O cadastro positivo reúne informações relacionadas a pagamentos de boletos, empréstimos, contas de água, luz etc. As empresas geralmente acessam esses dados para conceder crédito. Quanto melhor for seu histórico de pagamentos, maior será seu score (pontuação) e, consequentemente, maiores serão as chances de obter crédito.
Convém esclarecer que, de acordo com o portal eletrônico Boa Vista, o “Cadastro Positivo não afeta o sigilo bancário, muito menos invade sua privacidade”, pois apenas “as informações do seu comportamento de pagamento, como datas de vencimento e de pagamento de faturas ou parcelas e os valores, além dos serviços continuados (luz, água, telefonia fixa e móvel pós-paga etc.)" constarão no cadastro.
Além disso, conforme o portal eletrônico Boa Vista, informações como “saldo em conta corrente, extrato bancário, dados de poupança ou investimentos e detalhes de compras feitas com cartões de crédito NÃO fazem parte do Cadastro Positivo, porque estão protegidas pela Lei do Sigilo Bancário.”

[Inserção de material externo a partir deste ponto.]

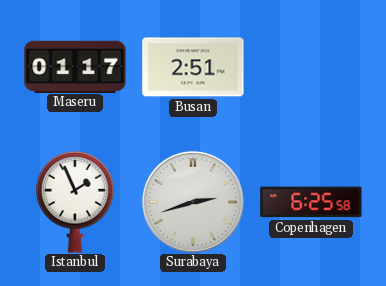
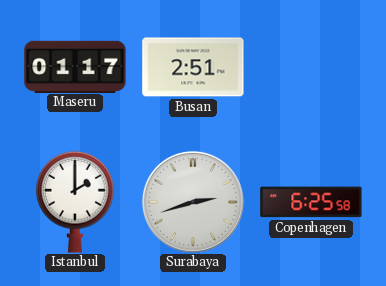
Istanbul: 1:56 -> 2:00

Ressalte-se que não é obrigatório manter seus dados no Cadastro Positivo, podendo, a qualquer momento, solicitar a retirada de seu nome, nos termos do art. 5º, I, da Lei nº 12.414/11, que disciplina a formação e a consulta a bancos de dados com informações de adimplemento de pessoas naturais ou jurídicas para a construção de um histórico de crédito.
3. Informações do Cadastro Positivo: Meio de Provar a Má-Fé do Devedor
Como é de conhecimento geral, o Cadastro Positivo reúne informações sobre os pagamentos realizados por determinada pessoa.

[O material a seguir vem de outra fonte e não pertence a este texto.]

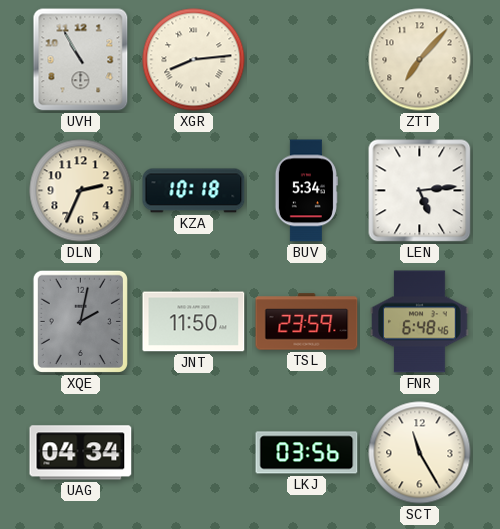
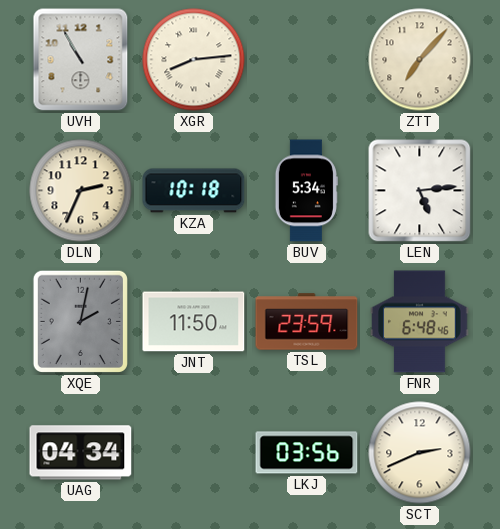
SCT: 11:25 -> 2:41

Imagine a hipótese em que o devedor, intimado para pagamento, deixa transcorrer o prazo sem honrar sua obrigação. Em seguida, inicia-se a busca pelo patrimônio do executado por meio dos mecanismos típicos e atípicos de satisfação do crédito. Contudo, em alguns casos, a execução torna-se frustrada diante da ausência de pagamento e da impossibilidade de localizar bens passíveis de penhora. A frustração do credor é evidente.
No entanto, por algum motivo, as contas regulares do devedor (aquelas que podem compor o conjunto de informações do Cadastro Positivo) continuam sendo quitadas pontualmente, enquanto o débito pendente no processo executivo permanece à espera de um milagre.

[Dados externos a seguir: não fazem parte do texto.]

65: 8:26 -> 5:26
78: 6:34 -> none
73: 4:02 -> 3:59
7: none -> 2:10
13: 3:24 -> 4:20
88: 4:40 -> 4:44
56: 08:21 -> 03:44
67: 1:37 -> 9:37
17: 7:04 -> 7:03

Convém lembrar que o exequente não tem acesso aos pagamentos das contas de água, luz, empréstimos, gás ou boletos do executado.
Diante dessa situação, o credor pode requerer, com fundamento no art. 370, I, do CPC[1], a expedição de ofício ao órgão responsável pelo Cadastro Positivo para obter acesso às informações sobre os pagamentos recentes realizados pelo devedor e, possivelmente, demonstrar que ele tem condições de quitar o débito executivo. Caso contrário, poderá ser condenado por má-fé, nos termos do art. 774 do CPC, que trata dos atos atentatórios à dignidade da justiça.
É importante ressaltar que não há violação à intimidade do devedor ao se acessar as informações constantes no Cadastro Positivo, uma vez que as empresas também têm acesso a esses dados para a concessão de crédito. Ademais, o juiz possui o poder-dever de determinar a quebra do sigilo para garantir a satisfação do crédito pertencente ao credor. Isso porque lhe cabe utilizar todos os meios indutivos, coercitivos, mandamentais ou sub-rogatórios necessários para assegurar o cumprimento da ordem judicial, inclusive nas ações cujo objeto seja a prestação pecuniária.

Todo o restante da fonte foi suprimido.